### [The problem]
Lines below containing the word "können" should be copied out.

(Items from a dataset)
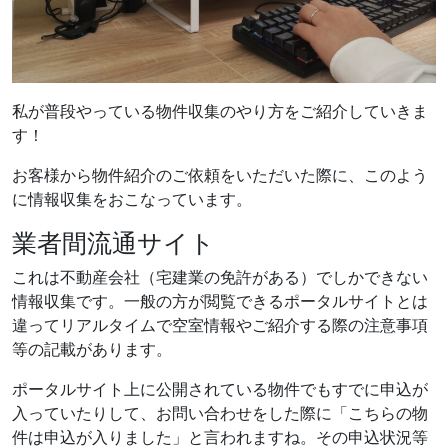
私が普段やっている物件収集のやり方をご紹介していきま
す！
お客様から物件紹介のご依頼をいただいた際に、このよう
に情報収集をおこなっています。
業者間流通サイト
これは不動産会社（宅建業の免許がある）でしかできない
情報収集です。一般の方が閲覧できるポータルサイトとは
違ってリアルタイムで空室情報やご紹介する際の注意事項
等の記載があります。
ポータルサイト上に公開されている物件でもすでに申込が
入っていたりして、お問い合わせをした際に「こちらの物
件は申込が入りました」と言われますね。その申込状況等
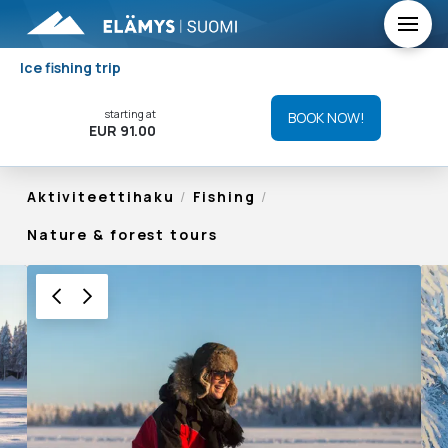
Ice fishing trip
starting at
BOOK NOW!
EUR 91.00
Aktiviteettihaku
/
Fishing
/
Nature & forest tours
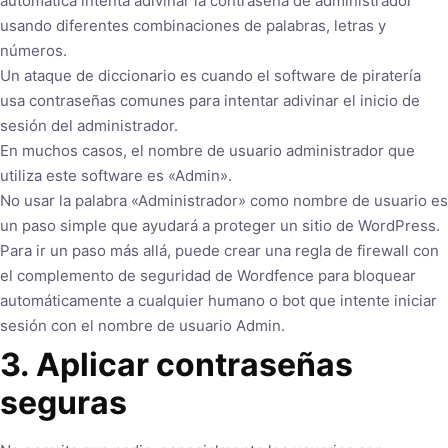
automática intenta adivinar la contraseña de administrador
usando diferentes combinaciones de palabras, letras y
números.
Un ataque de diccionario es cuando el software de piratería
usa contraseñas comunes para intentar adivinar el inicio de
sesión del administrador.
En muchos casos, el nombre de usuario administrador que
utiliza este software es «Admin».
No usar la palabra «Administrador» como nombre de usuario es
un paso simple que ayudará a proteger un sitio de WordPress.
Para ir un paso más allá, puede crear una regla de firewall con
el complemento de seguridad de Wordfence para bloquear
automáticamente a cualquier humano o bot que intente iniciar
sesión con el nombre de usuario Admin.
3. Aplicar contraseñas
seguras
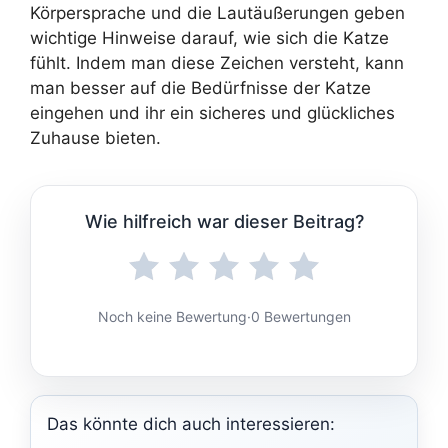
Körpersprache und die Lautäußerungen geben
wichtige Hinweise darauf, wie sich die Katze
fühlt. Indem man diese Zeichen versteht, kann
man besser auf die Bedürfnisse der Katze
eingehen und ihr ein sicheres und glückliches
Zuhause bieten.
Wie hilfreich war dieser Beitrag?
Noch keine Bewertung
·
0 Bewertungen
Das könnte dich auch interessieren:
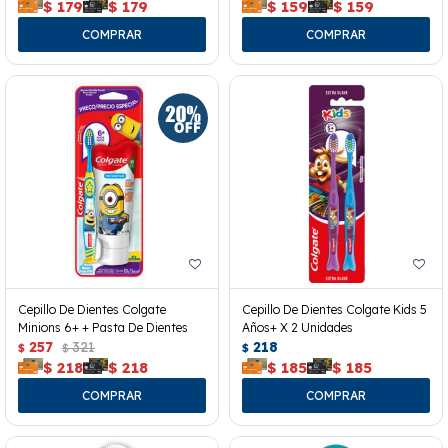
$
179
$
179
$
159
$
159
Cepillo De Dientes Colgate
Cepillo De Dientes Colgate Kids 5
Minions 6+ + Pasta De Dientes
Años+ X 2 Unidades
257
321
218
$
$
$
$
218
$
218
$
185
$
185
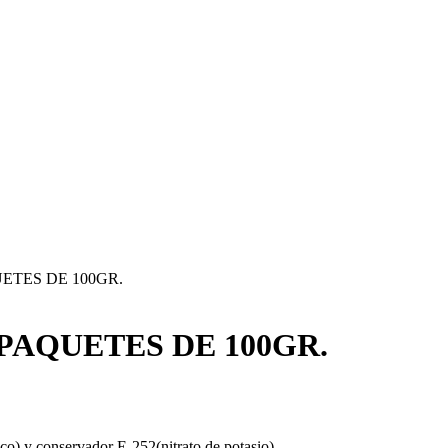
ETES DE 100GR.
PAQUETES DE 100GR.
dico) y conservador E-252(nitrato de potasio).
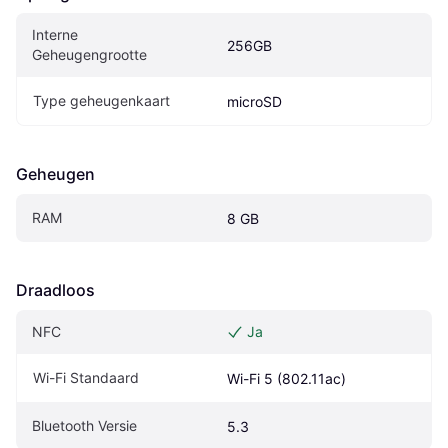
Interne 
256GB
Geheugengrootte
Type geheugenkaart
microSD
Geheugen
RAM
8 GB
Draadloos
NFC
Ja
Wi-Fi Standaard
Wi-Fi 5 (802.11ac)
Bluetooth Versie
5.3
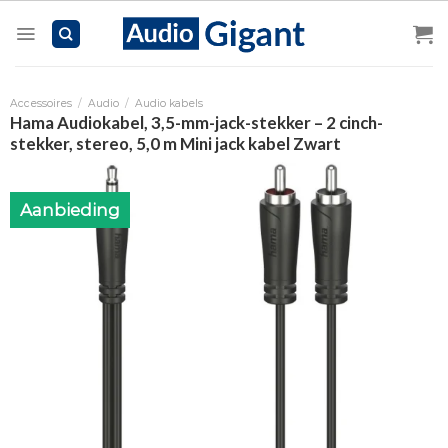
Skip
to
content
Accessoires
/
Audio
/
Audio kabels
Hama Audiokabel, 3,5-mm-jack-stekker – 2 cinch-
stekker, stereo, 5,0 m Mini jack kabel Zwart
Aanbieding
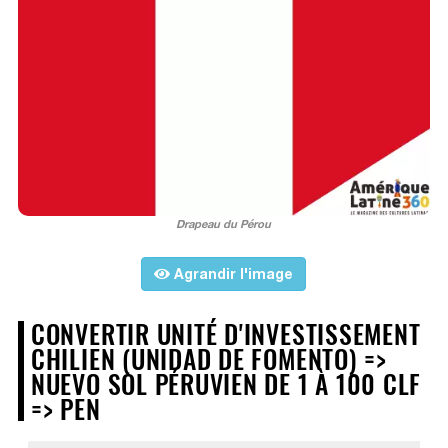
Drapeau du Pérou
Agrandir l'image
CONVERTIR UNITÉ D'INVESTISSEMENT
CHILIEN (UNIDAD DE FOMENTO) =>
NUEVO SOL PÉRUVIEN DE 1 À 100 CLF
=> PEN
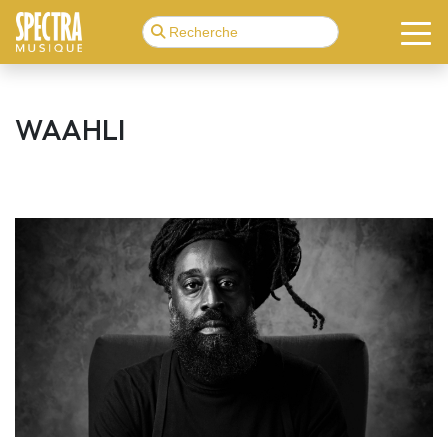
WAAHLI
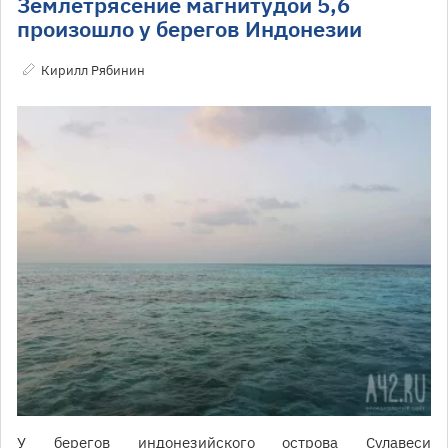
Землетрясение магнитудой 5,6
произошло у берегов Индонезии
Кирилл Рябинин
У берегов индонезийского острова Сулавеси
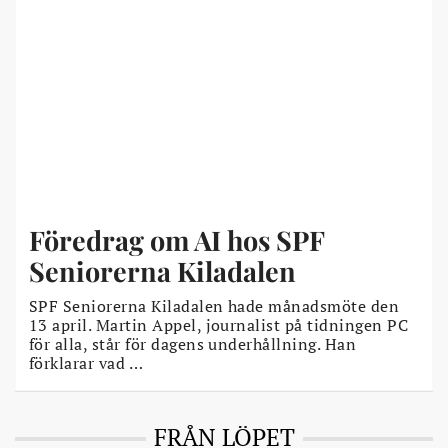
Föredrag om AI hos SPF
Seniorerna Kiladalen
SPF Seniorerna Kiladalen hade månadsmöte den
13 april. Martin Appel, journalist på tidningen PC
för alla, står för dagens underhållning. Han
förklarar vad …
FRÅN LÖPET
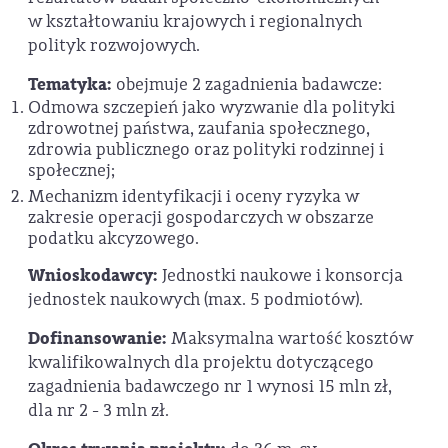
w kształtowaniu krajowych i regionalnych
polityk rozwojowych.
Tematyka:
obejmuje 2 zagadnienia badawcze:
Odmowa szczepień jako wyzwanie dla polityki
zdrowotnej państwa, zaufania społecznego,
zdrowia publicznego oraz polityki rodzinnej i
społecznej;
Mechanizm identyfikacji i oceny ryzyka w
zakresie operacji gospodarczych w obszarze
podatku akcyzowego.
Wnioskodawcy:
Jednostki naukowe i konsorcja
jednostek naukowych (max. 5 podmiotów).
Dofinansowanie:
Maksymalna wartość kosztów
kwalifikowalnych dla projektu dotyczącego
zagadnienia badawczego nr 1 wynosi 15 mln zł,
dla nr 2 - 3 mln zł.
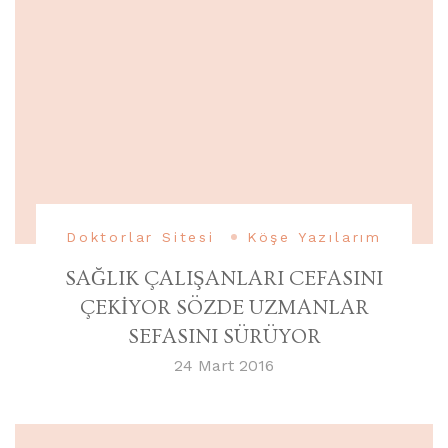
Doktorlar Sitesi
Köşe Yazılarım
SAĞLIK ÇALIŞANLARI CEFASINI
ÇEKİYOR SÖZDE UZMANLAR
SEFASINI SÜRÜYOR
24 Mart 2016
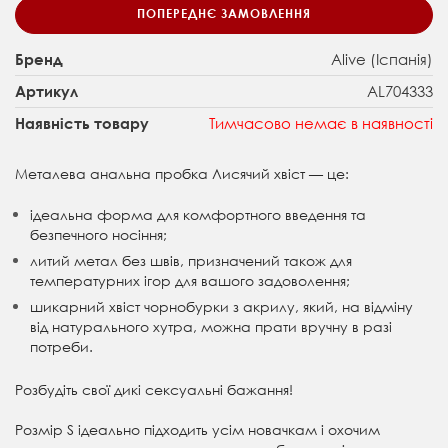
ПОПЕРЕДНЄ ЗАМОВЛЕННЯ
Alive (Іспанія)
Бренд
AL704333
Артикул
Тимчасово немає в наявності
Наявність товару
Металева анальна пробка Лисячий хвіст — це:
ідеальна форма для комфортного введення та
безпечного носіння;
литий метал без швів, призначений також для
температурних ігор для вашого задоволення;
шикарний хвіст чорнобурки з акрилу, який, на відміну
від натурального хутра, можна прати вручну в разі
потреби.
Розбудіть свої дикі сексуальні бажання!
Розмір S ідеально підходить усім новачкам і охочим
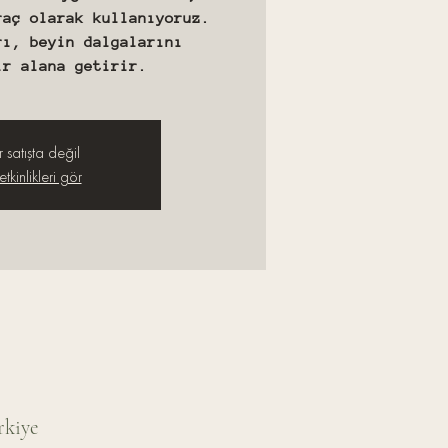
raç olarak kullanıyoruz.
rı, beyin dalgalarını
ir alana getirir.
r satışta değil
tkinlikleri gör
rkiye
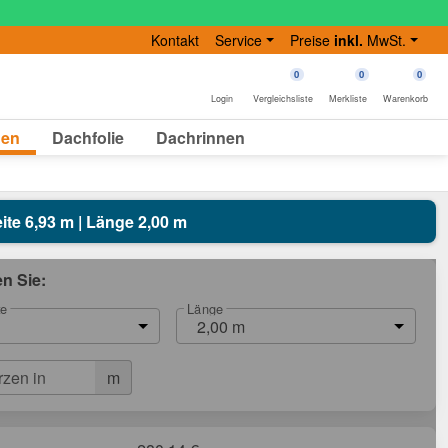
Kontakt
Service
Preise
inkl.
MwSt.
0
0
0
Login
Vergleichsliste
Merkliste
Warenkorb
gen
Dachfolie
Dachrinnen
eite 6,93 m | Länge 2,00 m
en Sie:
te
Länge
2,00 m
m
rzen in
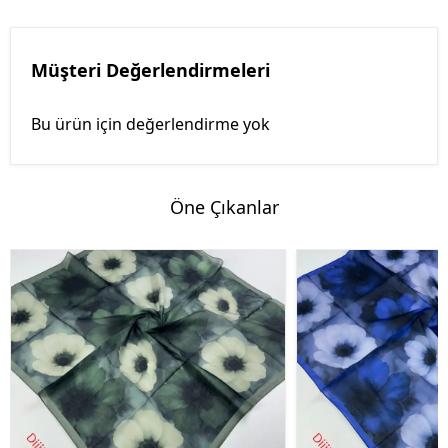
Müşteri Değerlendirmeleri
Bu ürün için değerlendirme yok
Öne Çıkanlar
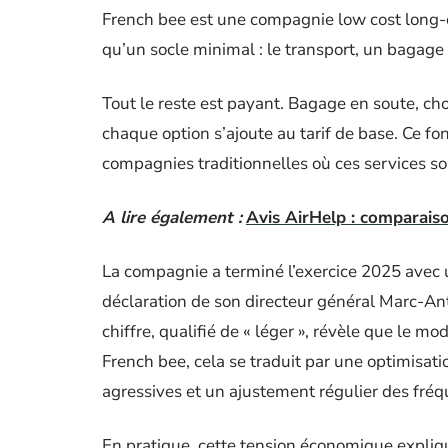
French bee est une compagnie low cost long-cou
qu’un socle minimal : le transport, un bagage 
Tout le reste est payant. Bagage en soute, cho
chaque option s’ajoute au tarif de base. Ce 
compagnies traditionnelles où ces services so
A lire également :
Avis AirHelp : comparaiso
La compagnie a terminé l’exercice 2025 avec
déclaration de son directeur général Marc-An
chiffre, qualifié de « léger », révèle que le m
French bee, cela se traduit par une optimisat
agressives et un ajustement régulier des fréq
En pratique, cette tension économique expl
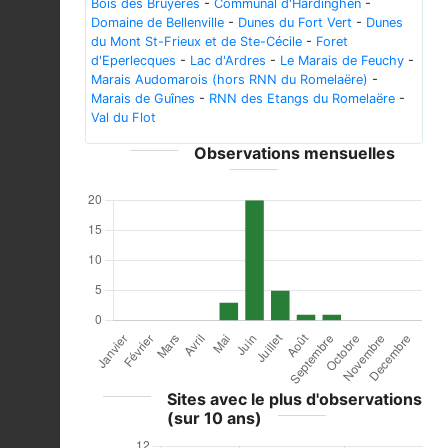
Bois des Bruyères
-
Communal d'Hardinghen
-
Domaine de Bellenville
-
Dunes du Fort Vert
-
Dunes
du Mont St-Frieux et de Ste-Cécile
-
Foret
d'Eperlecques
-
Lac d'Ardres
-
Le Marais de Feuchy
-
Marais Audomarois (hors RNN du Romelaëre)
-
Marais de Guînes
-
RNN des Etangs du Romelaëre
-
Val du Flot
Observations mensuelles
Sites avec le plus d'observations
(sur 10 ans)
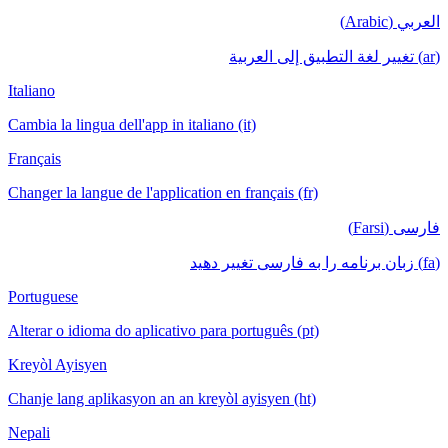
العربي (Arabic)
(ar) تغيير لغة التطبيق إلى العربية
Italiano
Cambia la lingua dell'app in italiano (it)
Français
Changer la langue de l'application en français (fr)
فارسی (Farsi)
(fa) زبان برنامه را به فارسی تغییر دهید
Portuguese
Alterar o idioma do aplicativo para português (pt)
Kreyòl Ayisyen
Chanje lang aplikasyon an an kreyòl ayisyen (ht)
Nepali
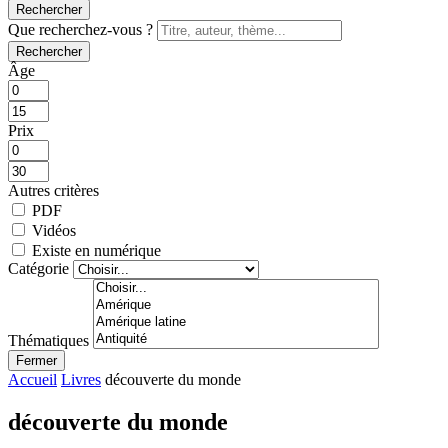
Rechercher
Que recherchez-vous ?
Rechercher
Âge
Prix
Autres critères
PDF
Vidéos
Existe en numérique
Catégorie
Thématiques
Fermer
Accueil
Livres
découverte du monde
découverte du monde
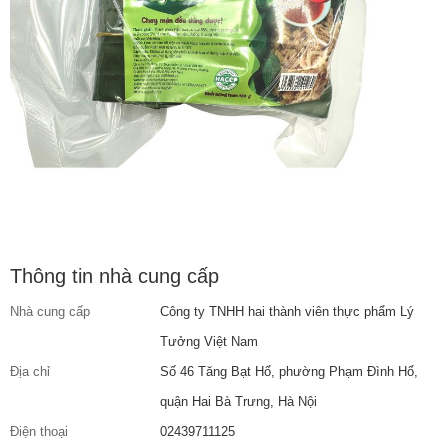
Thông tin nhà cung cấp
Nhà cung cấp
Công ty TNHH hai thành viên thực phẩm Lý
Tưởng Việt Nam
Địa chỉ
Số 46 Tăng Bạt Hổ, phường Phạm Đình Hổ,
quận Hai Bà Trưng, Hà Nội
Điện thoại
02439711125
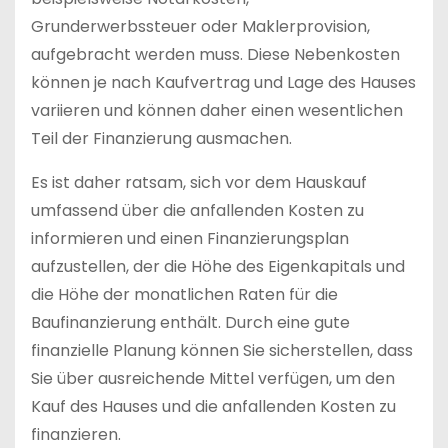
Grunderwerbssteuer oder Maklerprovision,
aufgebracht werden muss. Diese Nebenkosten
können je nach Kaufvertrag und Lage des Hauses
variieren und können daher einen wesentlichen
Teil der Finanzierung ausmachen.
Es ist daher ratsam, sich vor dem Hauskauf
umfassend über die anfallenden Kosten zu
informieren und einen Finanzierungsplan
aufzustellen, der die Höhe des Eigenkapitals und
die Höhe der monatlichen Raten für die
Baufinanzierung enthält. Durch eine gute
finanzielle Planung können Sie sicherstellen, dass
Sie über ausreichende Mittel verfügen, um den
Kauf des Hauses und die anfallenden Kosten zu
finanzieren.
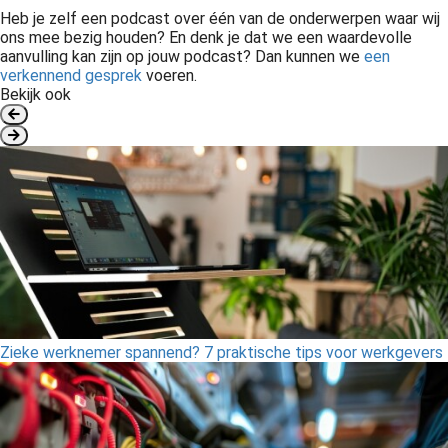
 op de
Heb je zelf een podcast over één van de onderwerpen waar wij
ons mee bezig houden? En denk je dat we een waardevolle
e. Hierdoor
aanvulling kan zijn op jouw podcast? Dan kunnen we
een
 website-
verkennend gesprek
voeren.
ren
Bekijk ook
nte
enties
gebaseerd
 gedrag van
ezoeker.
uren
Zieke werknemer spannend? 7 praktische tips voor werkgevers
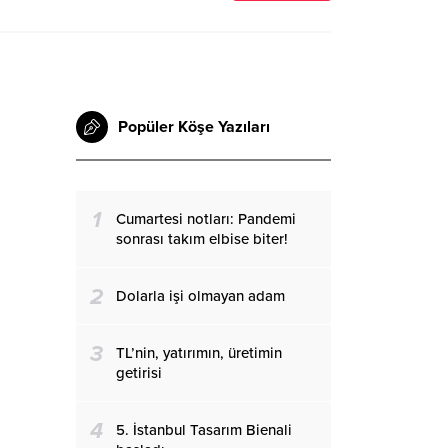
Popüler Köşe Yazıları
1
Cumartesi notları: Pandemi
sonrası takım elbise biter!
2
Dolarla işi olmayan adam
3
TL’nin, yatırımın, üretimin
getirisi
4
5. İstanbul Tasarım Bienali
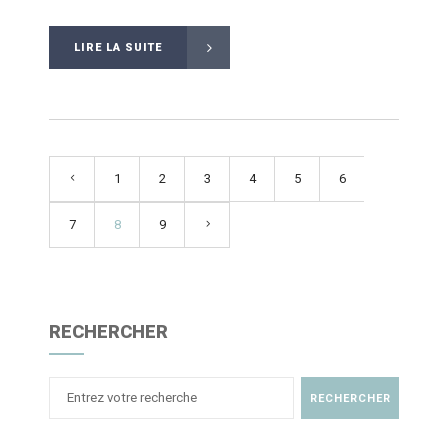
LIRE LA SUITE
1
2
3
4
5
6
7
8
9
RECHERCHER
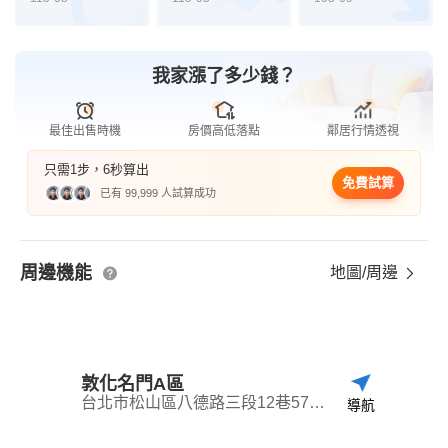
我家漲了多少錢？
最佳出售時機
房價高低落點
鄰居行情透視
只需1步，6秒算出
免費試算
已有 99,999 人試算成功
周邊機能
地圖/周邊
敦化名門A區
台北市松山區八德路三段12巷57弄39號之5
導航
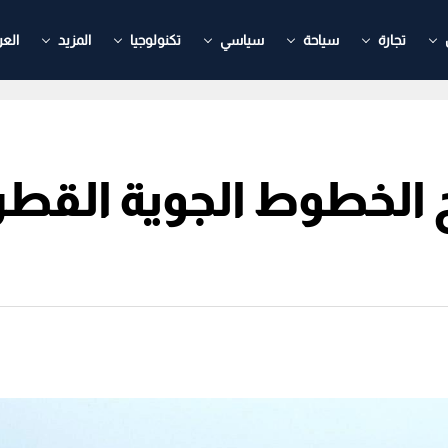
تجارة
سياحة
سياسي
تكنولوجيا
المزيد
العر
نح الخطوط الجوية القط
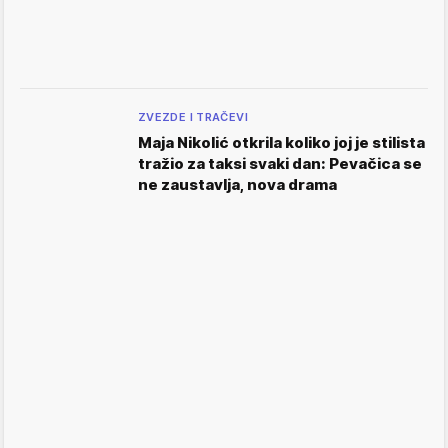
ZVEZDE I TRAČEVI
Maja Nikolić otkrila koliko joj je stilista
tražio za taksi svaki dan: Pevačica se
ne zaustavlja, nova drama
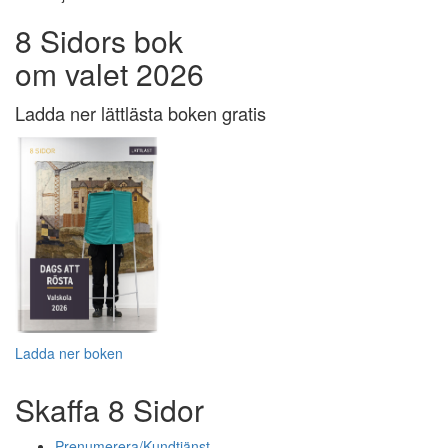
8 Sidors bok
om valet 2026
Ladda ner lättlästa boken gratis
Ladda ner boken
Skaffa 8 Sidor
Prenumerera/Kundtjänst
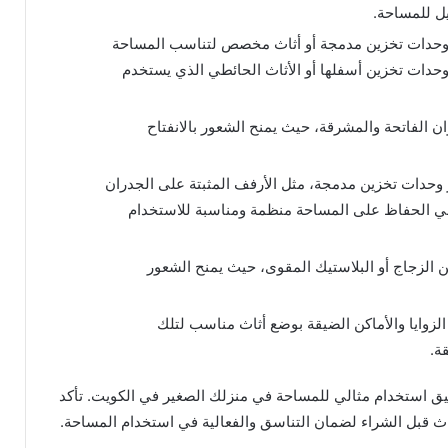
يل للمساحة.
من وحدات تخزين مدمجة أو أثاث مخصص لتناسب المساحة
حدات تخزين أسفلها أو الأثاث الحائطي الذي يستخدم
لوان الفاتحة والمشرقة، حيث يمنح الشعور بالانفتاح
فر وحدات تخزين مدمجة، مثل الأرفف المثبتة على الجدران
د في الحفاظ على المساحة منظمة ومناسبة للاستخدام
 الزجاج أو البلاستيك المقوى، حيث يمنح الشعور
 الزوايا والأماكن الضيقة بوضع أثاث مناسب لتلك
ة.
يق استخدام مثالي للمساحة في منزلك الصغير في الكويت. تأكد
 قبل الشراء لضمان التناسق والفعالية في استخدام المساحة.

### [Answer area]
können je nach Kaufvertrag und Lage des Hauses
variieren und können daher einen wesentlichen
finanzielle Planung können Sie sicherstellen, dass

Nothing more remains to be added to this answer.